Having rocked and rolled around the bottom of South Africa for a day or two, the Boudicca finally made landfall at Port Elizabeth, on the Atlantic coast of South Africa.

From here, you could take any number of safaris into the hinterland, and get up close (well, close-ish)  to the exotic wildlife that is obviously a prime draw for people coming out here. Many went and did just that and, by all accounts, they had a fabulous time, too.

But I have had my fill of wild animals for now, thanks very much. Anyone who has seen Newcastle’s Bigg Market on a Saturday night will know what I mean there.  After a seemingly endless, bone numbing winter at home, I was crying out for a beach, a beer, and some genuine quality time to simply chill out. And, luckily for me, Port Elizabeth had exactly the kind of sweet spot that I was seeking.

One of the great things about a Fred. Olsen cruise is the free shuttle buses that run to a central location in each and every port of call. In this case,a  short, fifteen minute drive took us to a large ocean front casino and retail complex.

While blatantly commercial, this was a beautiful place. It came complete with ornamental lakes, ample lounging areas,  and buildings of pale blue clapboard that were instantly reminiscent of New England. It had a very relaxed vibe and, although it was a joy to just stroll around it, the real attraction lay just beyond it’s leafy confines.

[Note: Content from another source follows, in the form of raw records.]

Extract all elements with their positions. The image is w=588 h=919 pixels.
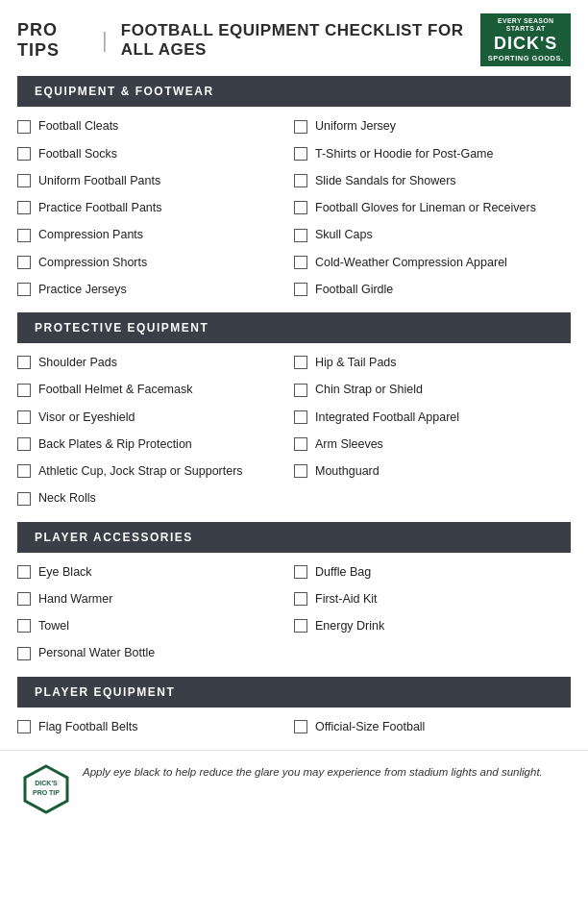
item-label: Slide Sandals for Showers — [315, 173, 456, 188]
item-label: Compression Pants — [38, 227, 143, 242]
list-item: Hip & Tail Pads — [294, 349, 571, 376]
item-label: Mouthguard — [315, 463, 380, 479]
checkbox[interactable] — [294, 147, 307, 161]
checkbox[interactable] — [17, 720, 31, 733]
item-label: Energy Drink — [315, 618, 384, 633]
list-item: First-Aid Kit — [294, 585, 571, 612]
list-item: Skull Caps — [294, 221, 571, 248]
list-item: Compression Shorts — [17, 249, 294, 276]
list-item: Uniform Football Pants — [17, 167, 294, 194]
checkbox[interactable] — [17, 256, 31, 269]
page-header: PRO TIPS | FOOTBALL EQUIPMENT CHECKLIST … — [0, 0, 588, 76]
item-label: Skull Caps — [315, 227, 373, 242]
checkbox[interactable] — [294, 256, 307, 269]
list-item: Visor or Eyeshield — [17, 404, 294, 431]
checkbox[interactable] — [17, 464, 31, 478]
checkbox[interactable] — [17, 283, 31, 296]
item-label: Integrated Football Apparel — [315, 410, 459, 425]
item-label: Eye Black — [38, 564, 92, 580]
item-label: Arm Sleeves — [315, 436, 383, 452]
checkbox[interactable] — [17, 174, 31, 187]
checkbox[interactable] — [17, 147, 31, 161]
list-item: Football Girdle — [294, 276, 571, 303]
item-label: Football Cleats — [38, 118, 118, 134]
list-item: Cold-Weather Compression Apparel — [294, 249, 571, 276]
list-item: Chin Strap or Shield — [294, 376, 571, 403]
pro-tip-footer: DICK'S PRO TIP Apply eye black to help r… — [0, 750, 588, 832]
section-player-equipment: PLAYER EQUIPMENTFlag Football BeltsOffic… — [0, 677, 588, 740]
section-header-protective-equipment: PROTECTIVE EQUIPMENT — [17, 312, 571, 343]
checkbox[interactable] — [17, 647, 31, 660]
list-item: Practice Football Pants — [17, 194, 294, 221]
list-item: Football Helmet & Facemask — [17, 376, 294, 403]
item-label: Visor or Eyeshield — [38, 410, 135, 425]
list-item: Energy Drink — [294, 612, 571, 639]
checkbox[interactable] — [294, 565, 307, 579]
item-label: T-Shirts or Hoodie for Post-Game — [315, 146, 493, 161]
checkbox[interactable] — [294, 410, 307, 424]
checkbox[interactable] — [294, 720, 307, 733]
checkbox[interactable] — [294, 619, 307, 633]
list-item: Neck Rolls — [17, 484, 294, 511]
item-label: Hand Warmer — [38, 591, 112, 607]
list-item: Compression Pants — [17, 221, 294, 248]
list-item: T-Shirts or Hoodie for Post-Game — [294, 140, 571, 167]
item-label: Official-Size Football — [315, 719, 425, 734]
checkbox[interactable] — [294, 201, 307, 214]
checkbox[interactable] — [17, 120, 31, 134]
item-label: First-Aid Kit — [315, 591, 378, 607]
list-item: Eye Black — [17, 559, 294, 585]
checklist-grid-player-equipment: Flag Football BeltsOfficial-Size Footbal… — [0, 713, 588, 740]
item-label: Cold-Weather Compression Apparel — [315, 255, 507, 270]
list-item: Flag Football Belts — [17, 713, 294, 740]
section-header-player-equipment: PLAYER EQUIPMENT — [17, 677, 571, 708]
item-label: Chin Strap or Shield — [315, 382, 423, 397]
item-label: Duffle Bag — [315, 564, 371, 580]
checkbox[interactable] — [17, 619, 31, 633]
checkbox[interactable] — [17, 592, 31, 606]
list-item — [294, 639, 571, 666]
item-label: Football Socks — [38, 146, 117, 161]
checkbox[interactable] — [294, 356, 307, 369]
checkbox[interactable] — [294, 229, 307, 242]
list-item: Football Gloves for Lineman or Receivers — [294, 194, 571, 221]
checkbox[interactable] — [294, 283, 307, 296]
item-label: Flag Football Belts — [38, 719, 138, 734]
checkbox[interactable] — [17, 565, 31, 579]
checkbox[interactable] — [294, 174, 307, 187]
list-item: Official-Size Football — [294, 713, 571, 740]
logo-sporting: SPORTING GOODS. — [486, 54, 565, 62]
svg-text:PRO TIP: PRO TIP — [33, 789, 60, 796]
list-item: Uniform Jersey — [294, 112, 571, 139]
checkbox[interactable] — [294, 592, 307, 606]
dicks-logo: EVERY SEASON STARTS AT DICK'S SPORTING G… — [480, 13, 571, 66]
item-label: Uniform Football Pants — [38, 173, 160, 188]
item-label: Football Gloves for Lineman or Receivers — [315, 200, 536, 215]
checkbox[interactable] — [17, 437, 31, 451]
checkbox[interactable] — [17, 201, 31, 214]
item-label: Football Girdle — [315, 282, 393, 297]
item-label: Neck Rolls — [38, 490, 96, 506]
checkbox[interactable] — [17, 356, 31, 369]
item-label: Towel — [38, 618, 69, 633]
list-item: Integrated Football Apparel — [294, 404, 571, 431]
pro-tip-badge: DICK'S PRO TIP — [21, 764, 71, 814]
checkbox[interactable] — [17, 229, 31, 242]
item-label: Athletic Cup, Jock Strap or Supporters — [38, 463, 243, 479]
checkbox[interactable] — [17, 492, 31, 506]
checkbox[interactable] — [294, 464, 307, 478]
checklist-grid-player-accessories: Eye BlackDuffle BagHand WarmerFirst-Aid … — [0, 559, 588, 667]
checkbox[interactable] — [17, 410, 31, 424]
section-header-equipment-footwear: EQUIPMENT & FOOTWEAR — [17, 76, 571, 107]
item-label: Personal Water Bottle — [38, 645, 155, 660]
item-label: Shoulder Pads — [38, 355, 117, 370]
checkbox[interactable] — [294, 384, 307, 397]
checkbox[interactable] — [294, 120, 307, 134]
list-item: Arm Sleeves — [294, 431, 571, 458]
list-item: Back Plates & Rip Protection — [17, 431, 294, 458]
checkbox[interactable] — [17, 384, 31, 397]
checkbox[interactable] — [294, 437, 307, 451]
item-label: Back Plates & Rip Protection — [38, 436, 192, 452]
pro-tip-text: Apply eye black to help reduce the glare… — [83, 764, 543, 781]
list-item: Football Socks — [17, 140, 294, 167]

My first sight of it was through one of the archways leading out of the casino complex. A sudden sliver of biscuit coloured sand drummed by surging southern ocean rollers, the place sat under a vast, cobalt sky unruffled by even the hint of a cloud. After two days of muggy, overcast weather at sea, the summer sun broke through and beamed down on Summerstrand like some benign, benevolent deity.

I was drawn to it immediately. Summerstrand and it’s vast, breezy sprawl opened out in front of me like a slowly rising theatre curtain. The sheer scale of the place was as breathtaking as the surreal, mind blowing beauty on show in front of me.

That beach winds and snakes along like some sinuous, enchanting dance. Sand dunes dotted with sparse, parched clumps of grass gave way to jagged, worn rock formations in a hundred shades of red, gold and grey as the high summer sun glanced against them.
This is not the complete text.